Anche la Liuc tra le dieci università italiane che avvieranno la sperimentazione di un progetto ministeriale per aiutare i neo laureati a trovare lavoro

Si sente parlare spesso di "formazione continua", di sostegno alle fasce deboli della forza lavoro, di politiche attive per i giovani disoccupati. Ma niente relativo ai neo laureati, disoccupati, anche’essi, di fascia alta. Niente, fino ad oggi.

Il Ministero del Lavoro, attraverso il suo "braccio operativo" Italia Lavoro, ha lanciato un progetto di grande respiro che mira a coinvolgere almeno 60 degli 87 atenei italiani. Sul piatto sono stati messi 60 milioni di euro per costruire una rete operativa che crei un punto di incontro stabile e proficuo tra mondo del lavoro e università. L’idea è quella di avviare una poltica di "placement" stage e tirocini formativi che agevoli, di fatto, l’incontro tra domanda e offerta.

Oggi, il quadro di riferimento nazionale non è lusinghiero: dai dati Istat emerge che il 43,5% dei laureati è ancora occupato in modo precario a tre anni dal conseguimento del titolo.
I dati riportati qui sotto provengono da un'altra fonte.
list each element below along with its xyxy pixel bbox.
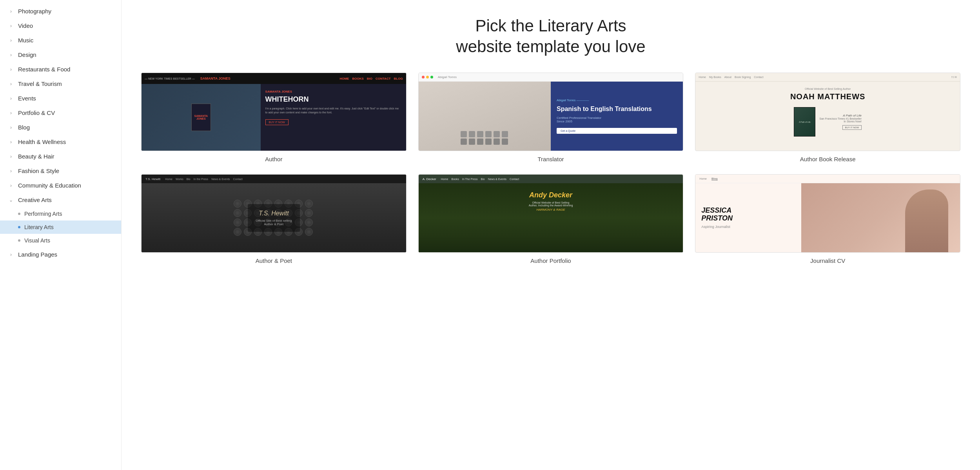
chevron-right-icon: › xyxy=(8,182,14,189)
template-name-portfolio: Author Portfolio xyxy=(530,257,571,264)
sidebar-item-label: Health & Wellness xyxy=(18,138,66,145)
subitem-performing-arts[interactable]: Performing Arts xyxy=(0,207,121,220)
sidebar-item-photography[interactable]: › Photography xyxy=(0,4,121,18)
template-preview-book-release: Home My Books About Book Signing Contact… xyxy=(695,73,960,151)
sidebar-item-restaurants-food[interactable]: › Restaurants & Food xyxy=(0,62,121,77)
sidebar-item-label: Community & Education xyxy=(18,182,81,189)
sidebar-item-landing-pages[interactable]: › Landing Pages xyxy=(0,247,121,262)
chevron-right-icon: › xyxy=(8,110,14,116)
subitem-label: Visual Arts xyxy=(24,237,50,244)
bullet-icon xyxy=(18,213,20,215)
sidebar-item-label: Design xyxy=(18,51,36,58)
template-name-journalist: Journalist CV xyxy=(810,257,845,264)
sidebar-item-label: Travel & Tourism xyxy=(18,80,62,87)
chevron-right-icon: › xyxy=(8,23,14,29)
sidebar-item-label: Photography xyxy=(18,8,51,15)
template-preview-journalist: Home Blog JESSICAPRISTON Aspiring Journa… xyxy=(695,174,960,253)
subitem-literary-arts[interactable]: Literary Arts xyxy=(0,220,121,234)
preview-navbar: — NEW YORK TIMES BESTSELLER — SAMANTA JO… xyxy=(142,73,406,84)
sidebar-item-blog[interactable]: › Blog xyxy=(0,120,121,135)
sidebar-item-label: Landing Pages xyxy=(18,251,57,258)
template-preview-author: — NEW YORK TIMES BESTSELLER — SAMANTA JO… xyxy=(141,73,407,151)
chevron-right-icon: › xyxy=(8,153,14,160)
chevron-right-icon: › xyxy=(8,66,14,73)
chevron-right-icon: › xyxy=(8,37,14,44)
sidebar-item-video[interactable]: › Video xyxy=(0,18,121,33)
sidebar-item-label: Portfolio & CV xyxy=(18,109,55,116)
template-preview-poet: T.S. Hewitt Home Works Bio In the Press … xyxy=(141,174,407,253)
template-name-author: Author xyxy=(265,156,282,162)
chevron-right-icon: › xyxy=(8,168,14,174)
template-grid: — NEW YORK TIMES BESTSELLER — SAMANTA JO… xyxy=(141,73,960,264)
sidebar-item-label: Events xyxy=(18,95,36,102)
sidebar-item-creative-arts[interactable]: ⌄ Creative Arts xyxy=(0,193,121,207)
template-name-translator: Translator xyxy=(538,156,564,162)
template-preview-translator: Abigail Torres xyxy=(418,73,684,151)
bullet-icon xyxy=(18,226,20,228)
sidebar: › Photography › Video › Music › Design ›… xyxy=(0,0,122,470)
sidebar-item-design[interactable]: › Design xyxy=(0,47,121,62)
template-preview-portfolio: A. Decker Home Books In The Press Bio Ne… xyxy=(418,174,684,253)
sidebar-item-label: Beauty & Hair xyxy=(18,153,54,160)
chevron-right-icon: › xyxy=(8,139,14,145)
sidebar-item-health-wellness[interactable]: › Health & Wellness xyxy=(0,135,121,149)
sidebar-item-portfolio-cv[interactable]: › Portfolio & CV xyxy=(0,106,121,120)
chevron-right-icon: › xyxy=(8,124,14,131)
page-title: Pick the Literary Arts website template … xyxy=(141,16,960,57)
template-name-poet: Author & Poet xyxy=(256,257,292,264)
sidebar-item-label: Fashion & Style xyxy=(18,168,59,174)
chevron-right-icon: › xyxy=(8,251,14,258)
template-card-author-portfolio[interactable]: A. Decker Home Books In The Press Bio Ne… xyxy=(418,174,684,264)
sidebar-item-label: Creative Arts xyxy=(18,197,52,203)
chevron-right-icon: › xyxy=(8,81,14,87)
template-card-translator[interactable]: Abigail Torres xyxy=(418,73,684,162)
chevron-right-icon: › xyxy=(8,52,14,58)
sidebar-item-community-education[interactable]: › Community & Education xyxy=(0,178,121,193)
subitem-label: Literary Arts xyxy=(24,224,54,230)
template-card-author-book-release[interactable]: Home My Books About Book Signing Contact… xyxy=(695,73,960,162)
chevron-right-icon: › xyxy=(8,95,14,102)
template-card-author[interactable]: — NEW YORK TIMES BESTSELLER — SAMANTA JO… xyxy=(141,73,407,162)
sidebar-item-fashion-style[interactable]: › Fashion & Style xyxy=(0,164,121,178)
template-name-book-release: Author Book Release xyxy=(800,156,856,162)
sidebar-item-travel-tourism[interactable]: › Travel & Tourism xyxy=(0,77,121,91)
sidebar-item-label: Video xyxy=(18,22,33,29)
sidebar-item-music[interactable]: › Music xyxy=(0,33,121,47)
chevron-down-icon: ⌄ xyxy=(8,197,14,203)
sidebar-item-label: Restaurants & Food xyxy=(18,66,70,73)
sidebar-item-label: Blog xyxy=(18,124,30,131)
template-card-author-poet[interactable]: T.S. Hewitt Home Works Bio In the Press … xyxy=(141,174,407,264)
template-card-journalist-cv[interactable]: Home Blog JESSICAPRISTON Aspiring Journa… xyxy=(695,174,960,264)
subitem-label: Performing Arts xyxy=(24,211,62,217)
sidebar-item-events[interactable]: › Events xyxy=(0,91,121,106)
chevron-right-icon: › xyxy=(8,8,14,15)
sidebar-item-beauty-hair[interactable]: › Beauty & Hair xyxy=(0,149,121,164)
sidebar-item-label: Music xyxy=(18,37,33,44)
subitem-visual-arts[interactable]: Visual Arts xyxy=(0,234,121,247)
main-content: Pick the Literary Arts website template … xyxy=(122,0,980,470)
creative-arts-subitems: Performing Arts Literary Arts Visual Art… xyxy=(0,207,121,247)
bullet-icon xyxy=(18,239,20,242)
A onor del vero, la situazione non è omogenea: mentre al Nord i laureati senza un lavoro stabile sono il 22,7%, al Sud sono il 46.9% mentre nel centro Italia sono il 31,7%. Otto studenti su dieci, però, non hanno mai svolto uno stage aziendale nella propria carriera accademica.  Se si riuscisse a ribaltare la situazione, le conseguenze positive sarebbero immediate. Ne sono convinti al Ministero dove ci si è resi conto che l’ostacolo principale non è tanto l’indirizzo scelto, ma come si declina sul piano tecnico ciò che si apprende a livello teorico.

Già dal prossimo luglio dieci università italiane inizieranno un percorso sperimentale per saggiare il sistema e avviare la rete sinergica sotto la regia della Direzione Generale per le Politiche per l’Orinetamento e la Formazione del Ministero.

Accanto ad atenei pubblici di tutt’Italia (Torino, Padova, Bergamo, Roma Sapienza, Chieti, Benevento, Bari, Cosenza e Palermo) ci sarà anche la Liuc. L’ateneo di Castellanza, grande sostenitore dello stretto legame tra università e mondo del lavoro, ha accolto con entrusiasmo la proposta: «Noi siamo stati i primi in Italia ad aprire un ufficio "placement" – spiega l’amministratore delegato Antonio Colombo – Lo scorso anno abbiamo avuto 697 stages. Siamo convinti che proseguire in questa direzione sia doveroso . Siamo contenti di far parte di questo progetto che mette gli atenei in concorrenza costruttiva per arrivare alla codificazione dei processi di inserimento nel mondo del lavoro».

Tra le iniziative che verranno sostenute ci saranno la promozione e lo sviluppo dei servizi "placement", la sperimentazione di percorsi assistiti di accompagnamento al lavoro di neo laureati con la creazione di 500.000 tirocini formativi, la promozione di 500 percorsi formativi per l’acquisizione di competenze nel trasferimento di tecnologie e prodotti della ricerca verso le imprese, oltre alla promozione e al sostegno di 50 giovani laureati o ricercatori che vogliono mettersi in proprio apportando il bagaglio di conoscenze ed applicazioni derivanti dalla ricerca. L’obiettivo del Ministero è quello di creare una fidelizzazione al sistema da parte di università e di imprese.

I risultati saranno visibili molto presto: per quest’anno sono previsti 300.000 nuovi laureati che bussano al mondo del lavoro.